Application performance metrics are important for deciphering the extent to which an application actually helps the business it supports and revealing where improvements are needed. The key to success is to track the right metrics for your app.
These application performance metrics, commonly known as key performance indicators (KPIs), are a quantitative measure of how effectively the organization achieves the business objectives. Capturing the right metrics will give you a comprehensive report and powerful insights into ways to improve your application.
Below are 10 core application performance metrics that developers should track.
1. CPU usage
CPU usage affects the responsiveness of an application. High spikes in CPU usage might indicate several problems. Specifically, this suggests the application is busy spending time on computing, causing the responsiveness of an application to degrade. High spikes in usage should be considered a performance bug because it means the CPU has reached its usage threshold.
2. Memory usage
Memory usage is also an important application performance metric. High memory usage indicates high resource consumption in the server. When tracking an application's memory usage, keep an eye on the number of page faults and disk access times. If you have allocated inadequate virtual memory, then your application is spending more time on thrashing than anything else.
This article is part of
3. Requests per minute and bytes per request
Tracking the number of requests your application's API receives per minute can help determine how the server performs under different loads. It's equally important to track the amount of data the application handles during every request. You might find that the application receives more requests than it can manage or that the amount of data it is forced to handle is hurting performance.
4. Latency and uptime
Latency -- usually measured in milliseconds -- refers to the delay between a user's action on an application and the response of the application to that action. Higher latency has a direct effect on the load time of an application. You should take advantage of a ping service to test uptime. These services can be configured to run at specific intervals of time to determine whether an application is up and running.
5. Security exposure
You should ensure that both your application and data are safe. Determine how much of the application is covered by security techniques and how much is exposed and unsecure. You should also have a plan in place to determine how much time it takes -- or might take -- to resolve certain security vulnerabilities.

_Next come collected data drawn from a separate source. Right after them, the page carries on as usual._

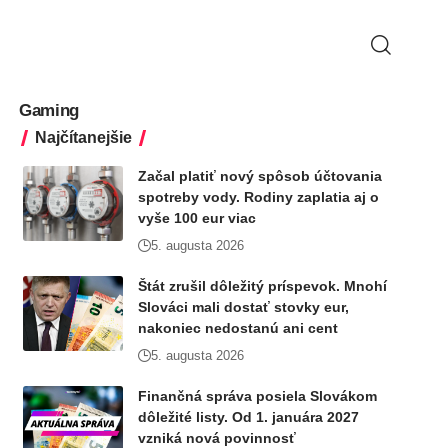
Gaming
Najčítanejšie
Začal platiť nový spôsob účtovania
spotreby vody. Rodiny zaplatia aj o
vyše 100 eur viac
5. augusta 2026
Štát zrušil dôležitý príspevok. Mnohí
Slováci mali dostať stovky eur,
nakoniec nedostanú ani cent
5. augusta 2026
Finančná správa posiela Slovákom
dôležité listy. Od 1. januára 2027
vzniká nová povinnosť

6. User satisfaction/Apdex scores
Application Performance Index (Apdex) is an open standard that measures web applications' response times by comparing them against a predefined threshold. It's calculated as the ratio of satisfactory to unsatisfactory response times. The response time is the time taken by an asset to be returned to the requestor after being requested.
Here's an example: Assume that you've defined a time threshold of T. Hence, all responses completed in T or less time are considered to have satisfied the user. On the contrary, responses that have taken more than T seconds are considered to have dissatisfied the user.
Apdex defines three types of users based on user satisfaction:
- Satisfied. This rating represents users who experienced satisfactory or high responsiveness.
- Tolerating. This rating represents users who have experienced slow but acceptable responsiveness.
- Frustrated. This rating represents users who have experienced unacceptable responsiveness.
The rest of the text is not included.